There are 3 types of callbacks in the library:
- transfer callback
- flush callback
- block complete callback
Steps for starting an RX or TX operation:
- initialize libhackrf
- open device
- setup device (frequency, samplerate, gain, etc.)
- setup callbacks, start operation (
hackrf_start_*)
- the main program should go to sleep
- when done, the transfer callback should return non-zero value, and signal the main thread to stop
- stop operation via
hackrf_stop_*
- close device, exit library, etc.
Data is transferred through the USB connection via setting up multiple async libusb transfers (hackrf_get_transfer_queue_depth). In TX mode, the transfers needs to be filled before submitting, and in RX mode, they need to be read out when they are done. This is done using the transfer callback - it receives a hackrf_transfer object and needs to transfer the data to/from it. As it's needed for all operations, this gets called whenever we need to move data, so every time a transfer is finished (and before the first transfer in TX mode).
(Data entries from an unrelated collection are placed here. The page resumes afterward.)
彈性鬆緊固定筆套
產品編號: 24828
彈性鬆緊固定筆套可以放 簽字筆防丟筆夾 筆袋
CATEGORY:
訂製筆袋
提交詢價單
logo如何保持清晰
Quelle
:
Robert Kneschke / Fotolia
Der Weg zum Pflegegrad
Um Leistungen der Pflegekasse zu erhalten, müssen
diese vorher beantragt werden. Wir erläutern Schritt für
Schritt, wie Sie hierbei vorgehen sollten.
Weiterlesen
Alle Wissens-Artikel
There's a "transfer complete callback" that only gets called when a transfer is completed. It does not need to do anything special tho, and is optional.
Streaming can be stopped via returning a non-zero value from the transfer callback, but that does NOT reset the device to IDLE mode, it only stops data transfers. In TX mode, when this happens, and the transmitter runs out of data to transmit, it will start transmitting all 0 values (but in older firmware versions, it started repeating the last buffer). To actually stop the operation, a call to hackrf_stop_* is needed. Since the callback operate in an async libusb context, such a call can't be made from there, only from the main thread, so it must be signaled through some means (for example, a global variable, or better, a pthread_cond) to stop. In RX mode, this signaling can be done from the transfer callback, but in TX mode, we must make sure that we only stop the operation when the last transfer is completed and the device transmitted it, or we might lose it. For this reason, the third flush callback exists, that gets called when this happens. It is advised to only signal the main thread to stop from this callback.
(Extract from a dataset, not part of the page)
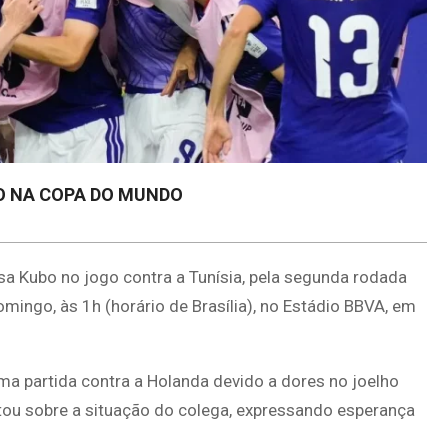
O NA COPA DO MUNDO
a Kubo no jogo contra a Tunísia, pela segunda rodada
ingo, às 1h (horário de Brasília), no Estádio BBVA, em
ma partida contra a Holanda devido a dores no joelho
tou sobre a situação do colega, expressando esperança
The function hackrf_is_streaming can be used to check if the device is streaming or not.
Transfer callback
Set when starting an operation with hackrf_start_tx, hackrf_start_rx or hackrf_start_rx_sweep. This callback supplies / receives data. This function takes a hackrf_transfer struct as a parameter, and fill/read data to/from its buffer. This function runs in an async libusb context, meaning it should not interact with the libhackrf library in other ways. The callback can return a boolean value, if its return value is non-zero then it won't be called again, meaning that no future transfers will take place, and (in TX case) the flush callback will be called shortly.
Block complete callback
This callback is optional, and only applicable in TX mode. It gets called whenever a data transfer is finished, and can read the data. It needs to do nothing at all. This callback can be set using hackrf_set_tx_block_complete_callback
Flush callback
This callback is optional, and only applicable in TX mode. It get called when the last transfer is completed, and it's advisable to only stop streaming via this callback. This callback can be set using hackrf_enable_tx_flush
Example TX code utilizing the transfer and flush callbacks.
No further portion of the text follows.